2. The majority of Canada has/has had/had a cold or severely cold winter climate, but southerly areas are warm in summer.

3. Canada is ruled/has ruled/is ruling by a parliamentary system with the head of state officially remaining the monarch of Britain.

4. Canada’s current flag is proclaimed/ was proclaimed/ has been proclaimed in 1965 after 2000 public design entries were hotly debated / in parliament.

5. Canadians are enjoying/ enjoy/ has enjoyed the high standard of living that major Western countries are accustomed/ accustomed/ have accustomed to and tend to take for granted.

6. The Canadian economy based/ has based/ is based, as it always was/ had been/ has been, on abundant natural resources.

7. Since the early 1980s native Indian leaders have become/ had become/ became more political making stands on constitutional matters, land claims and mineral rights.

8. Artists began/ has begun/ were beginning painting Canada as early as the 1700s and their work grew/ has grown/ had grown to encompass a wide variety of styles and international influences.

9. Canadians pioneered/ have pioneered/ had pioneered the development of short take-off and landing (STOL) aircraft.

10. Five hundred species were spotted/ have spotted / have been spotted in Canada but many of them are quite rare.
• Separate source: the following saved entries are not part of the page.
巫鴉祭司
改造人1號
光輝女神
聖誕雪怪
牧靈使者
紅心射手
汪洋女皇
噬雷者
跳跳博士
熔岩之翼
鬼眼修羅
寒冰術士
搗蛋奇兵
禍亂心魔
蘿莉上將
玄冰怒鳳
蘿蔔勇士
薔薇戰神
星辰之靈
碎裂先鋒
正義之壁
11. In 1931, Canada achieved/ has achieved/ has been achieved near total independence from the United Kingdom with the Statute of Westminster 1931, and full sovereignty attained/ was attained/had attained when the Canada Act 1982 removed the last remaining ties of legal dependence on the British parliament.

12. Canada's economic integration with the United States increased/ has increased/ has been increased significantly since World War II.

13. The federal government and many Canadian industries started/ have also started/ had also started to expand trade with emerging Asian markets, in an attempt to diversify exports.

14. By October 2009, Canada's national unemployment rate was reached/ had been reached/ had reached 8.6 percent, with provincial unemployment rates varying from a low of 5.8 percent in Manitoba to a high of 17 percent in Newfoundland and Labrador.

 

Task III. Translate the following sentences

1.За образование в Канаде отвечают провинции и территории; на сегодняшний момент в Канаде нет государственного министерства образования. Каждая из образовательных систем похожа на другие, одновременно отображая свою собственную историю, местную культуру и географию соответствующей провинции.

2.Граница между Канадой и США простирается на 8 891 километр, включая 2 475 километров границы с Аляской. Ни одна другая пара государств не имеет столь длинной общей границы.

3.Хоккей с шайбой является национальным видом спорта в Канаде. Именно здесь появился хоккей в его современном виде. Официальные правила хоккея с шайбой были впервые опубликованы в Монреаль Газетт в 1877 году.

4.Канада известна тем, что на ее территории обитают американский лось и медведь гризли, но здесь живет еще и 55 тысяч видов насекомых и около 11 000 видов клещей и пауков.

5.В Канаде сосредоточено 9% всех возобновляемых мировых запасов пресной воды.

6.Канадцы сделали много важных для человечества изобретений, включая керосин, электронный микроскоп, электрический орган, инсулин, снегоход и электроплиту.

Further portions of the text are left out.